While the information is dense, characterization is primitive. Aubrey and Maturin scarcely exist except to voice knowledge and exhibit wearying abilities. As well as being founts of data, both are Regency versions of Renaissance men. Aubrey is a brilliant sailor, campaigning politician, self-educated bibliophile, expert musician, freer of slaves, and one of his country's leading mathematicians.

Maturin, as well as being a pioneering surgeon and inspired diagnostician, is a brilliant linguist, expert botanist, successful secret agent, outstanding ornithologist, wine buff and, as the head of naval intelligence observes, “one of our best authorities on comparative anatomy.” “In more liberal company Sir Joseph might have spoken of the paper on pottos, with particular reference to their anomalous phalanges, that Dr. Maturin had read to the Royal Society and the sensation it had caused.” As they sail off Brest in the blockade of the French fleet, the two shipmates entertain themselves by playing Mozart duets.
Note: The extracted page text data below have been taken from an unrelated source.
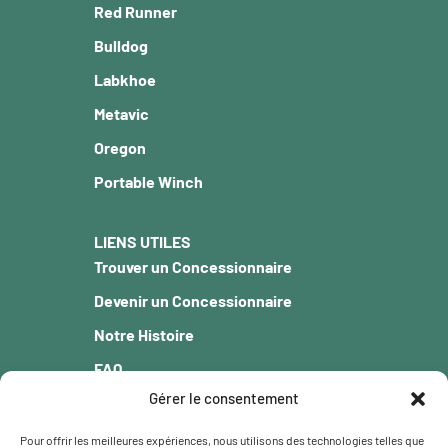
Red Runner
Bulldog
Labkhoe
Metavic
Oregon
Portable Winch
LIENS UTILES
Trouver un Concessionnaire
Devenir un Concessionnaire
Notre Histoire
FAQ
Gérer le consentement
Blogue
Garantie
Pour offrir les meilleures expériences, nous utilisons des technologies telles que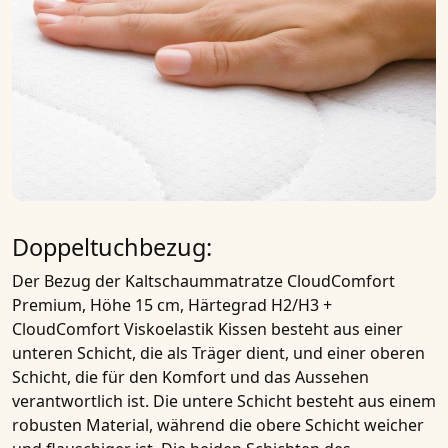
Doppeltuchbezug:
Der Bezug der
Kaltschaummatratze CloudComfort
Premium, Höhe 15 cm, Härtegrad H2/H3 +
CloudComfort Viskoelastik Kissen
besteht aus einer
unteren Schicht, die als Träger dient, und einer oberen
Schicht, die für den Komfort und das Aussehen
verantwortlich ist. Die untere Schicht besteht aus einem
robusten Material, während die obere Schicht weicher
The female characters are even less imaginable. Much of The Yellow Admiral is purportedly given over to the life of seamen ashore, so there are often women and children about. One of them, Maturin's wife, Diana, is all too clearly designed to be a woman of spirit. We know this because she is often described driving carriages very fast around Dorset. When not doing so, she tirelessly talks about carriage driving (more historical knowledge). Aubrey's wife is, in predictable contrast, a limp domestic whinger who is not even allowed any proper indignation when she finds out, half-way through the book, that her heroic husband is an adulterer. He does, after all, apologize (once, briefly) for fathering a child by another woman. She must be left to stew in silence for a few chapters until she recognizes the error of her ways and begs to be forgiven for her intolerance.

The treatment of a hero's adultery is regrettable not just because of the narrator's embarrassing idea of masculinity (“a welcoming bed,” far from home, being irresistible to a “full-blooded man”) or rudimentary psychology (his hero must be thought to love his wife deeply, yet bluffly feel “no particular guilt”). More importantly, it is the one part of the book that promises some sense of plot—swiftly extinguished. What is remarkable about this novel is that it has no story. Nothing has to be worked out, except how to prepare the reader for the next in the series.

But then it is a novel for fans, who will presumably take character on trust from O'Brian's earlier books and be happy enough to be moved to the beginning of the next one. The peculiarity of its facts will sufficiently distinguish it, and Scrabble players will love it. Remember “xebec.”